Data was available for every transit agency in the Greater Toronto and Hamilton Area, apart from paratransit services (e.g. Wheel-Trans, Transhelp, DARTS, etc.) and Milton and Caledon Transit, the smallest fixed-route services. The graph below shows the how the usage of the Transit app fluctuated based upon the expected value, reflected as a percentage.
Note how the actual Transit app usage dropped by over 40% for every transit agency on Monday, February 17, which was Family Day, a provincial holiday in Ontario. Most transit services were operating on a weekend or holiday service, while students and many workers did not take transit. This was likely compared with normal Mondays, hence the one-day drop.
It wasn’t until the second week of March that ridership began to decline as the number of COVID-19 cases began to surge in Canada and the United States, and governments began announcing new measures to reduce the rate of infection. On Thursday March 12, Ontario announced that public schools, scheduled to close for March Break, would stay closed for two additional weeks (the shutdown has since been extended). That day, the National Basketball League suspended the season, followed quickly by all other sports leagues. Employers began to implement contingency measures, such as work-from-home arrangements. By Monday the 16th, all restaurants were closed to sit-down clientele, and most entertainment venues closed.
By the week of March 29, transit demand was down by 75 to 82 percent across the Greater Toronto Area. Although many workers were either laid off or were sent home to work, employees in the healthcare, personal care, logistics, essential retail service (i.e. grocery workers), and food manufacturing industries remained on the job. This is evident in the difference between the demand for the subway (-81%) and the surface network (buses and streetcars, -76%) as they serve very different employment centres. Transit’s numbers are comparable to the TTC’s own ridership estimates.

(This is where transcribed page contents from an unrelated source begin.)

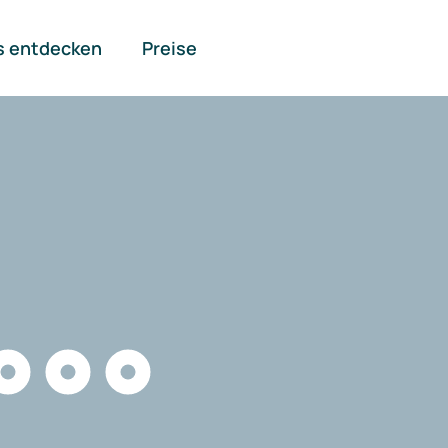
s entdecken
Preise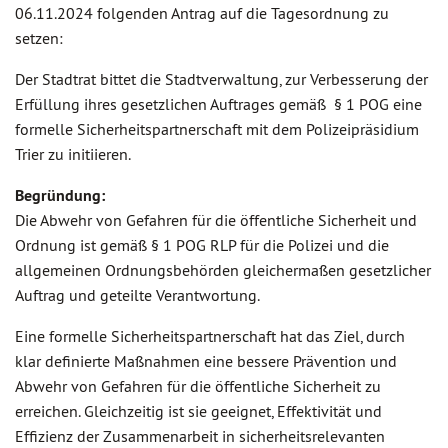
06.11.2024 folgenden Antrag auf die Tagesordnung zu
setzen:
Der Stadtrat bittet die Stadtverwaltung, zur Verbesserung der
Erfüllung ihres gesetzlichen Auftrages gemäß § 1 POG eine
formelle Sicherheitspartnerschaft mit dem Polizeipräsidium
Trier zu initiieren.
Begründung:
Die Abwehr von Gefahren für die öffentliche Sicherheit und
Ordnung ist gemäß § 1 POG RLP für die Polizei und die
allgemeinen Ordnungsbehörden gleichermaßen gesetzlicher
Auftrag und geteilte Verantwortung.
Eine formelle Sicherheitspartnerschaft hat das Ziel, durch
klar definierte Maßnahmen eine bessere Prävention und
Abwehr von Gefahren für die öffentliche Sicherheit zu
erreichen. Gleichzeitig ist sie geeignet, Effektivität und
Effizienz der Zusammenarbeit in sicherheitsrelevanten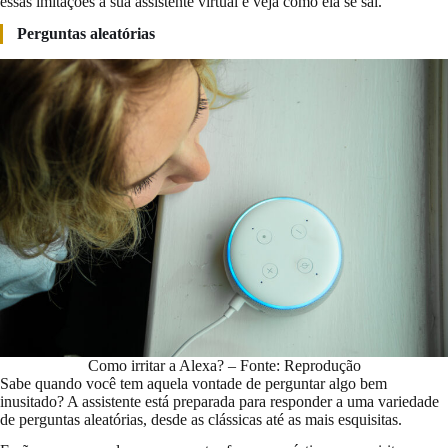
essas imitações à sua assistente virtual e veja como ela se sai.
Perguntas aleatórias
Como irritar a Alexa? – Fonte: Reprodução
Sabe quando você tem aquela vontade de perguntar algo bem
inusitado? A assistente está preparada para responder a uma variedade
de perguntas aleatórias, desde as clássicas até as mais esquisitas.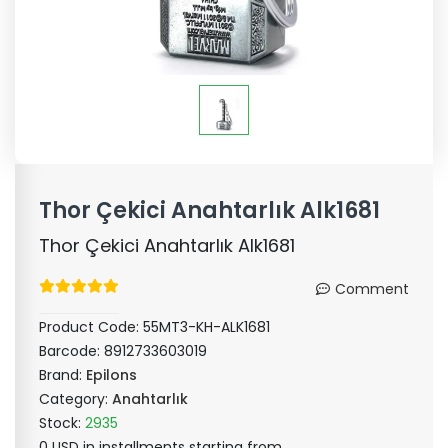
Thor Çekici Anahtarlık Alk1681
Thor Çekici Anahtarlık Alk1681
Comment
Product Code:
55MT3-KH-ALK1681
Barcode:
8912733603019
Brand:
Epilons
Category:
Anahtarlık
Stock:
2935
0 USD in installments starting from ..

Brampton Transit had the lowest estimated reduction in demand, at -75%. This could be for the same reasons that several bus routes in Toronto saw crowding despite a system-wide drop in ridership. Brampton’s population is relatively lower-income than many other suburban municipalities in Halton, Peel, and York Regions. Brampton also has many large food processing employers, such as Maple Lodge Farms, and many warehouses and distribution centres, including two major Amazon Fulfillment Centres. Brampton Transit connects to other major manufacturing and logistics employment areas in Mississauga, Vaughan and Toronto, including Pearson Airport.

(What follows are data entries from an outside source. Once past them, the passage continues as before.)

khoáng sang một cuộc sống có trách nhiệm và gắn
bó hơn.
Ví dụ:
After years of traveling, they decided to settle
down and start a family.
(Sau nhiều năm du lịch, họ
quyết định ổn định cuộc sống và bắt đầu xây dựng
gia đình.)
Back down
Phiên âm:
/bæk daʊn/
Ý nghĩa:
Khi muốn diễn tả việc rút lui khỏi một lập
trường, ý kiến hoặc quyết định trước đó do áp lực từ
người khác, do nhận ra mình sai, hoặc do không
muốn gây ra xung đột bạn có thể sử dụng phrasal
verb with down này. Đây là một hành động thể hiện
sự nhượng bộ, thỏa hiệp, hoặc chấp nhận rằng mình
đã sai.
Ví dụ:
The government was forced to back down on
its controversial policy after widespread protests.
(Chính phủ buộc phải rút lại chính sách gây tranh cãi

Oakville Transit had the greatest drop, which can be explained by two factors. The first is that Oakville, is a relatively more affluent municipality, with fewer logistics and food industry employers. Secondly, its bus network is designed entirely to connect with GO Transit’s Lakeshore Line, which feeds Downtown Toronto. Therefore, the ridership dependent on Oakville Transit is more likely to be working from home than Brampton’s.

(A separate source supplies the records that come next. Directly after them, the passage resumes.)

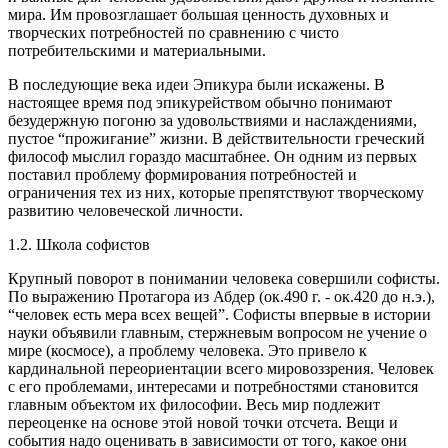
мира. Им провозглашает большая ценность духовных и
творческих потребностей по сравнению с чисто
потребительскими и материальными.
В последующие века идеи Эпикура были искажены. В
настоящее время под эпикурейством обычно понимают
безудержную погоню за удовольствиями и наслаждениями,
пустое “прожигание” жизни. В действительности греческий
философ мыслил гораздо масштабнее. Он одним из первых
поставил проблему формирования потребностей и
ограничения тех из них, которые препятствуют творческому
развитию человеческой личности.
1.2. Школа софистов
Крупный поворот в понимании человека совершили софисты.
По выражению Протагора из Абдер (ок.490 г. - ок.420 до н.э.),
“человек есть мера всех вещей”. Софисты впервые в истории
науки объявили главным, стержневым вопросом не учение о
мире (космосе), а проблему человека. Это привело к
кардинальной переориентации всего мировоззрения. Человек
с его проблемами, интересами и потребностями становится
главным объектом их философии. Весь мир подлежит
переоценке на основе этой новой точки отсчета. Вещи и
события надо оценивать в зависимости от того, какое они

With the sudden drop in ridership, there’s also a sudden drop in revenue. While many systems, including Brampton Transit and GO Transit have made service reductions, they have been careful to ensure enough capacity remains to safely meet demand. Every system has also increased vehicle and station cleaning, and most have stopped collecting fares to protect both passengers and operators. Just like laid-off employees, students, and freelance workers, transit too will need a bailout of some kind to rebuild lost ridership and maintain safe and healthy services.
Transit projects such as the Eglinton-Crosstown LRT, the new relief transit service for central Toronto (be it the Relief Line or Ontario Line), and GO Transit expansion must go on, as does the progress made in building ridership at suburban systems such as Brampton and Durham Region.